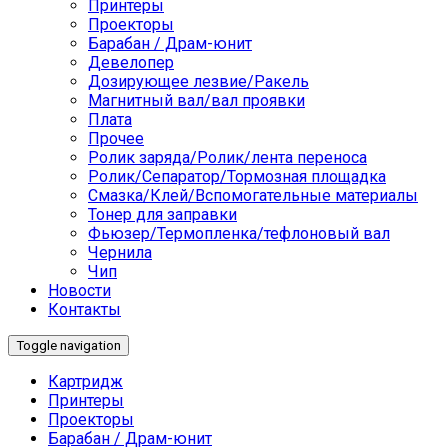
Принтеры
Проекторы
Барабан / Драм-юнит
Девелопер
Дозирующее лезвие/Ракель
Магнитный вал/вал проявки
Плата
Прочее
Ролик заряда/Ролик/лента переноса
Ролик/Сепаратор/Тормозная площадка
Смазка/Клей/Вспомогательные материалы
Тонер для заправки
Фьюзер/Термопленка/тефлоновый вал
Чернила
Чип
Новости
Контакты
Toggle navigation
Картридж
Принтеры
Проекторы
Барабан / Драм-юнит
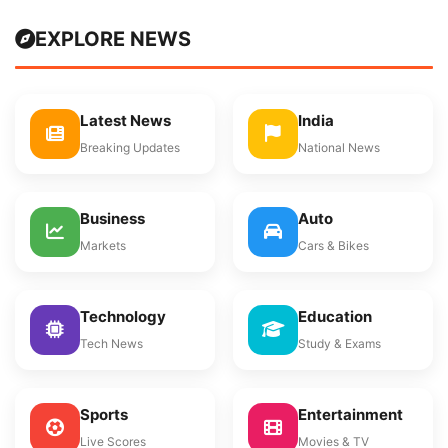
EXPLORE NEWS
Latest News
India
Breaking Updates
National News
Business
Auto
Markets
Cars & Bikes
Technology
Education
Tech News
Study & Exams
Sports
Entertainment
Live Scores
Movies & TV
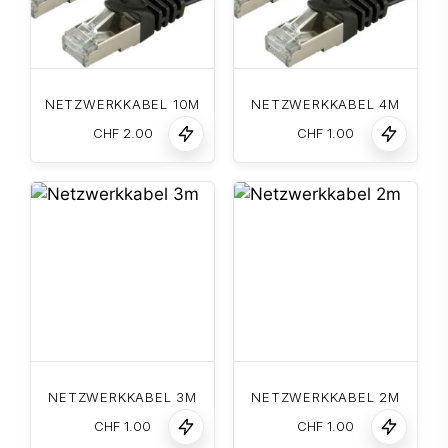
NETZWERKKABEL 10M
NETZWERKKABEL 4M
CHF
2.00
CHF
1.00
NETZWERKKABEL 3M
NETZWERKKABEL 2M
CHF
1.00
CHF
1.00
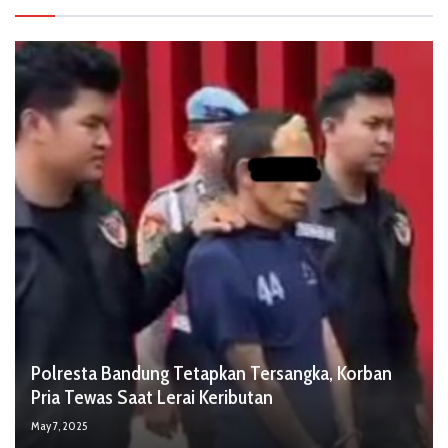
Polresta Bandung Tetapkan Tersangka, Korban
Pria Tewas Saat Lerai Keributan
May 7, 2025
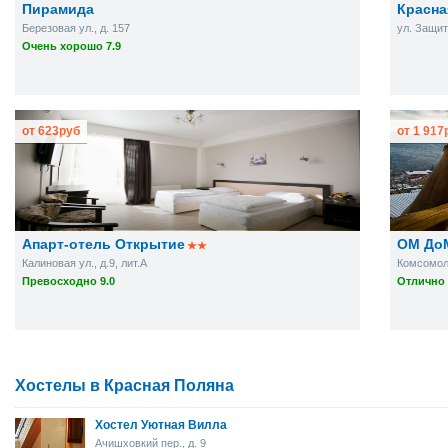
Пирамида
Красна
Березовая ул., д. 157
ул. Защит
Очень хорошо 7.9
от
623
руб
от
1 917
Апарт-отель Открытие
ОМ До
Калиновая ул., д.9, лит.А
Комсомоль
Превосходно 9.0
Отлично 
Хостелы в Красная Поляна
Хостел Уютная Вилла
Ачишховкий пер., д. 9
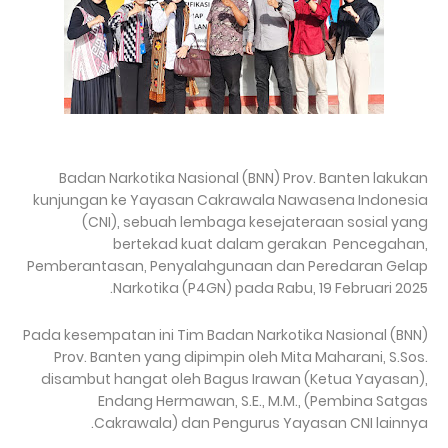
Badan Narkotika Nasional (BNN) Prov. Banten lakukan
kunjungan ke Yayasan Cakrawala Nawasena Indonesia
(CNI), sebuah lembaga kesejateraan sosial yang
bertekad kuat dalam gerakan Pencegahan,
Pemberantasan, Penyalahgunaan dan Peredaran Gelap
Narkotika (P4GN) pada Rabu, 19 Februari 2025.
Pada kesempatan ini Tim Badan Narkotika Nasional (BNN)
Prov. Banten yang dipimpin oleh Mita Maharani, S.Sos.
disambut hangat oleh Bagus Irawan (Ketua Yayasan),
Endang Hermawan, S.E., M.M., (Pembina Satgas
Cakrawala) dan Pengurus Yayasan CNI lainnya.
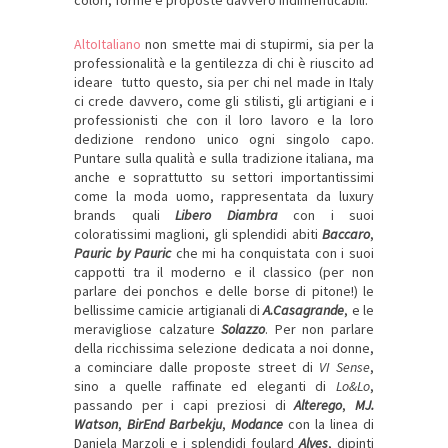
AltoItaliano
non smette mai di stupirmi, sia per la
professionalità e la gentilezza di chi è riuscito ad
ideare tutto questo, sia per chi nel made in Italy
ci crede davvero, come gli stilisti, gli artigiani e i
professionisti che con il loro lavoro e la loro
dedizione rendono unico ogni singolo capo.
Puntare sulla qualità e sulla tradizione italiana, ma
anche e soprattutto su settori importantissimi
come la moda uomo, rappresentata da luxury
brands quali
Libero Diambra
con i suoi
coloratissimi maglioni, gli splendidi abiti
Baccaro
,
Pauric by Pauric
che mi ha conquistata con i suoi
cappotti tra il moderno e il classico (per non
parlare dei ponchos e delle borse di pitone!) le
bellissime camicie artigianali di
A.Casagrande
, e le
meravigliose calzature
Solazzo
. Per non parlare
della ricchissima selezione dedicata a noi donne,
a cominciare dalle proposte street di
VI Sense
,
sino a quelle raffinate ed eleganti di
Lo&Lo
,
passando per i capi preziosi di
Alterego
,
MJ.
Watson
,
BirEnd Barbekju
,
Modance
con la linea di
Daniela Marzoli e i splendidi foulard
Alves
, dipinti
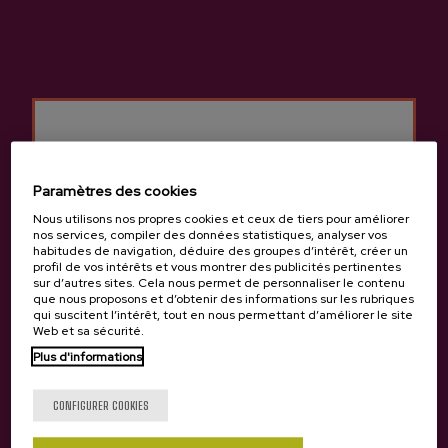
Paramètres des cookies
Nous utilisons nos propres cookies et ceux de tiers pour améliorer
nos services, compiler des données statistiques, analyser vos
habitudes de navigation, déduire des groupes d’intérêt, créer un
profil de vos intérêts et vous montrer des publicités pertinentes
Cidre Alai Petritegi
Cidre Suhar Petritegi
sur d’autres sites. Cela nous permet de personnaliser le contenu
que nous proposons et d’obtenir des informations sur les rubriques
10,20 €
10,20 €
qui suscitent l’intérêt, tout en nous permettant d’améliorer le site
Web et sa sécurité.
Plus d'informations
Tu as 18 ans?
CONFIGURER COOKIES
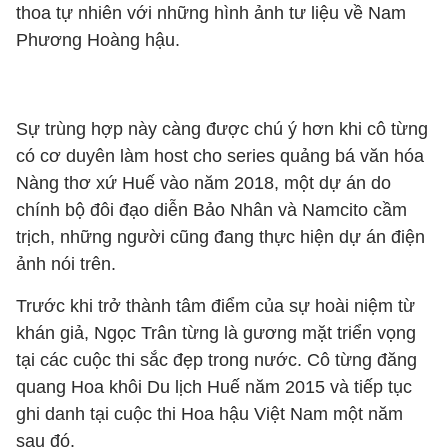
thoa tự nhiên với những hình ảnh tư liệu về Nam
Phương Hoàng hậu.
Sự trùng hợp này càng được chú ý hơn khi cô từng
có cơ duyên làm host cho series quảng bá văn hóa
Nàng thơ xứ Huế vào năm 2018, một dự án do
chính bộ đôi đạo diễn Bảo Nhân và Namcito cầm
trịch, những người cũng đang thực hiện dự án điện
ảnh nói trên.
Trước khi trở thành tâm điểm của sự hoài niệm từ
khán giả, Ngọc Trân từng là gương mặt triển vọng
tại các cuộc thi sắc đẹp trong nước. Cô từng đăng
quang Hoa khôi Du lịch Huế năm 2015 và tiếp tục
ghi danh tại cuộc thi Hoa hậu Việt Nam một năm
sau đó.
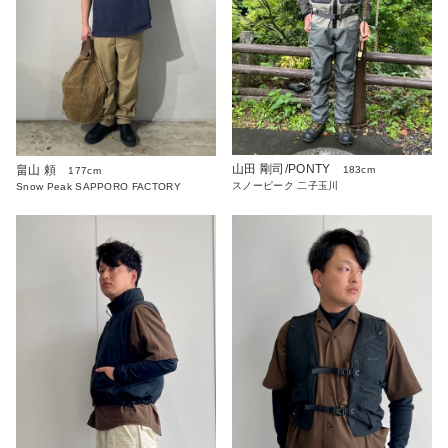
山田 剛司/PONTY
畠山 頼
183cm
177cm
スノーピーク 二子玉川
Snow Peak SAPPORO FACTORY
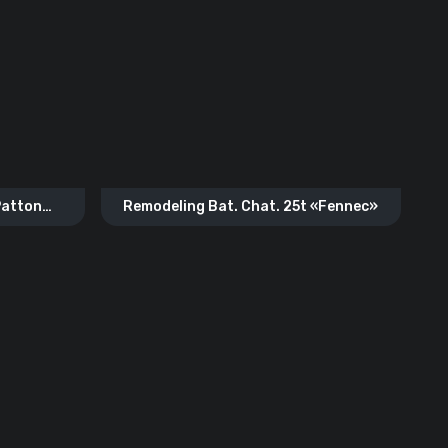
Patton
Remodeling Bat. Chat. 25t «Fennec»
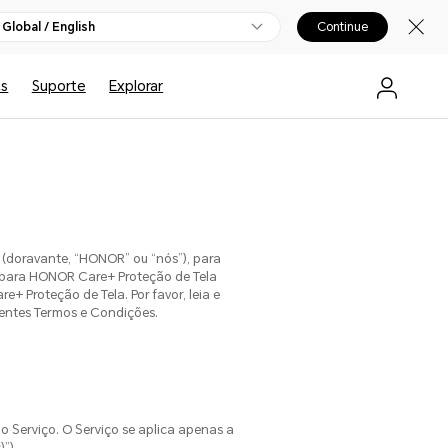
Global / English
Continue
cs
Suporte
Explorar
(doravante, “HONOR” ou “nós”), para
s para HONOR Care+ Proteção de Tela
+ Proteção de Tela. Por favor, leia e
sentes Termos e Condições.
o Serviço. O Serviço se aplica apenas a
”).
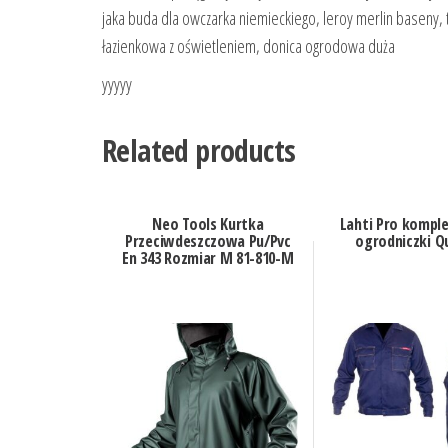
jaka buda dla owczarka niemieckiego, leroy merlin baseny, 
łazienkowa z oświetleniem, donica ogrodowa duża
yyyyy
Related products
Neo Tools Kurtka
Lahti Pro komple
Przeciwdeszczowa Pu/Pvc
ogrodniczki Q
En 343 Rozmiar M 81-810-M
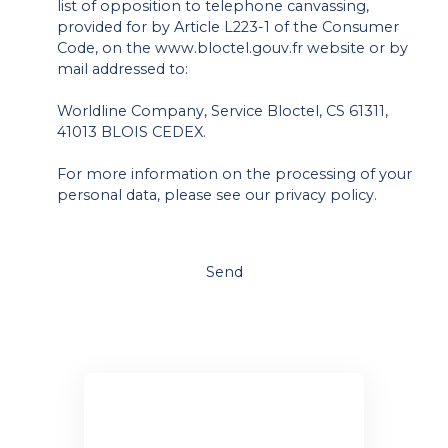
list of opposition to telephone canvassing,
provided for by Article L223-1 of the Consumer
Code, on the www.bloctel.gouv.fr website or by
mail addressed to:
Worldline Company, Service Bloctel, CS 61311,
41013 BLOIS CEDEX.
For more information on the processing of your
personal data, please see our
privacy policy
.
Send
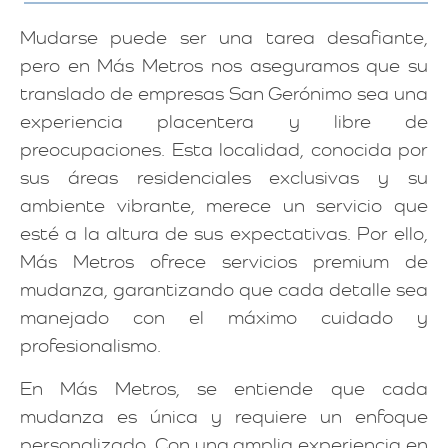
Mudarse puede ser una tarea desafiante,
pero en Más Metros nos aseguramos que su
translado de empresas San Gerónimo sea una
experiencia placentera y libre de
preocupaciones. Esta localidad, conocida por
sus áreas residenciales exclusivas y su
ambiente vibrante, merece un servicio que
esté a la altura de sus expectativas. Por ello,
Más Metros ofrece servicios premium de
mudanza, garantizando que cada detalle sea
manejado con el máximo cuidado y
profesionalismo.
En Más Metros, se entiende que cada
mudanza es única y requiere un enfoque
personalizado. Con una amplia experiencia en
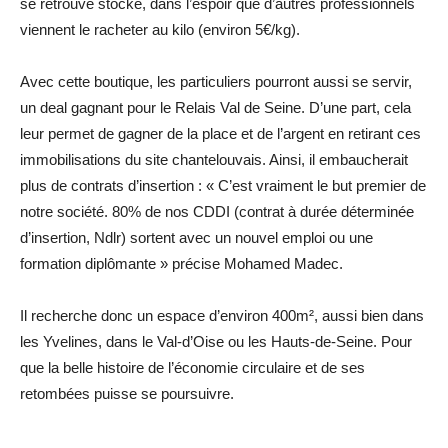
se retrouve stocké, dans l’espoir que d’autres professionnels
viennent le racheter au kilo (environ 5€/kg).
Avec cette boutique, les particuliers pourront aussi se servir,
un deal gagnant pour le Relais Val de Seine. D’une part, cela
leur permet de gagner de la place et de l’argent en retirant ces
immobilisations du site chantelouvais. Ainsi, il embaucherait
plus de contrats d’insertion : « C’est vraiment le but premier de
notre société. 80% de nos CDDI (contrat à durée déterminée
d’insertion, Ndlr) sortent avec un nouvel emploi ou une
formation diplômante » précise Mohamed Madec.
Il recherche donc un espace d’environ 400m², aussi bien dans
les Yvelines, dans le Val-d’Oise ou les Hauts-de-Seine. Pour
que la belle histoire de l’économie circulaire et de ses
retombées puisse se ­poursuivre.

[Problem] Every line above that has the string "những" needs to be copied.

[Solved problem]
thoa tự nhiên với những hình ảnh tư liệu về Nam
trịch, những người cũng đang thực hiện dự án điện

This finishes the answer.